Open MyVanitar opened 7 years ago

MyVanitar commented 7 years ago

Hello,

1) I have a GTX 1060 6G GPU, so I can fine tune the model only. I know the images and annotation should be in KITTI format. no problem about that. but would you please give a small description of fine tuning process of your model? I really appreciate it.

2) I could not find information about detection speed (FPS).

3) How many classes do the detector support?

4) How can I test the final model with an image/video or camera?

xiaohaoChen commented 7 years ago
  1. For finetuning the model, you shoud modify line 107 in "example/car/rrc_car_kitti.py" to the model you want to finetune.
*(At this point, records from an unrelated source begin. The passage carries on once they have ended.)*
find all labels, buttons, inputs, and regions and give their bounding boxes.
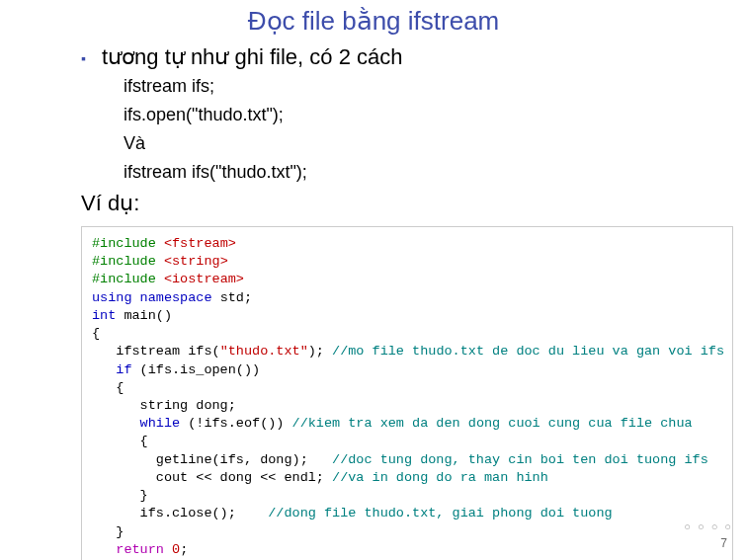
example-label: Ví dụ: <box>0 191 747 216</box>
using-kw: using namespace <box>92 290 220 305</box>
comment-4: //va in dong do ra man hinh <box>332 470 548 485</box>
filename-string: "thudo.txt" <box>220 344 308 359</box>
semicolon: ; <box>180 542 188 557</box>
cout-call: cout << dong << endl; <box>92 470 332 485</box>
page-number: 7 <box>720 536 727 550</box>
zero-literal: 0 <box>172 542 180 557</box>
open-brace-2: { <box>92 380 124 395</box>
string-decl: string dong; <box>92 398 236 413</box>
int-kw: int <box>92 308 124 323</box>
if-cond: (ifs.is_open()) <box>140 362 261 377</box>
inline-code-2: ifs.open("thudo.txt"); <box>0 105 747 125</box>
open-brace-3: { <box>92 434 148 448</box>
comment-3: //doc tung dong, thay cin boi ten doi tu… <box>332 452 708 467</box>
comment-2: //kiem tra xem da den dong cuoi cung cua… <box>292 416 693 431</box>
header-string: <string> <box>164 254 228 269</box>
comment-5: //dong file thudo.txt, giai phong doi tu… <box>268 506 612 520</box>
header-fstream: <fstream> <box>164 236 236 251</box>
header-iostream: <iostream> <box>164 272 244 286</box>
close-brace-3: } <box>92 488 148 503</box>
if-kw: if <box>92 362 140 377</box>
include-directive: #include <box>92 236 164 251</box>
open-brace: { <box>92 326 100 341</box>
close-call: ifs.close(); <box>92 506 268 520</box>
comment-1: //mo file thudo.txt de doc du lieu va ga… <box>332 344 724 359</box>
close-brace-2: } <box>92 524 124 539</box>
inline-code-4: ifstream ifs("thudo.txt"); <box>0 162 747 183</box>
return-kw: return <box>92 542 172 557</box>
inline-code-3: Và <box>0 133 747 154</box>
nav-dots-icon: ○ ○ ○ ○ <box>684 520 733 532</box>
std-text: std; <box>220 290 252 305</box>
ifs-decl: ifstream ifs( <box>92 344 220 359</box>
main-fn: main() <box>124 308 172 323</box>
while-kw: while <box>92 416 188 431</box>
include-directive: #include <box>92 272 164 286</box>
include-directive: #include <box>92 254 164 269</box>
while-cond: (!ifs.eof()) <box>188 416 291 431</box>
close-paren: ); <box>308 344 332 359</box>
bullet-text: tương tự như ghi file, có 2 cách <box>102 44 403 70</box>
code-example: #include <fstream> #include <string> #in… <box>81 226 733 560</box>
bullet-icon: ▪ <box>81 50 86 66</box>
inline-code-1: ifstream ifs; <box>0 76 747 97</box>
slide-title: Đọc file bằng ifstream <box>0 0 747 44</box>
getline-call: getline(ifs, dong); <box>92 452 332 467</box>
bullet-item: ▪ tương tự như ghi file, có 2 cách <box>0 44 747 70</box>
The size of input image is set to 2560*768, if you want to train the model for another size, you should modify line 69&70. The values of width and height should be multiples of 256.

  2. For a image with a size of 2560*768, it takes about 0.25s to forward once.

  3. The released model support detecting car only. You can train a detector for any number of classes. Just modify 'num_classes' in "rrc_car_kitti.py" and prepare the correct type data.

  4. Please refer to "rrc_detection/examples/car/rrc_test.py".

MyVanitar commented 7 years ago

Thank you for the reply.

The released model support detecting car only. You can train a detector for any number of classes. Just modify 'num_classes' in "rrc_car_kitti.py" and prepare the correct type data.

if you have trained the model for one class, then can I fine-tune it for more classes or I should train from scratch for more classes?

For a image with a size of 2560*768, it takes about 0.25s to forward once.

if I reduce the test image size, then the speed increases? I want to use it in real-time videos.

The size of input image is set to 2560*768, if you want to train the model for another size, you should modify line 69&70. The values of width and height should be multiples of 256.

So if understand correctly, all training images should have the same size AND multiplication of 256. Yes? OR they can have different sizez, but they should have width and height of multiplication of 256. which one is correct?

xiaohaoChen commented 7 years ago

1 You should train the model from scratch.

2 You can modify the input image size in rrc_test.py & deploy.prototxt and test the runtime.Both width and height should be multiples of 256.

3 Training images with different size are allowed, but they will be resize to a fixed size at training time. You can modify the fixed size and finetune or re-train the model.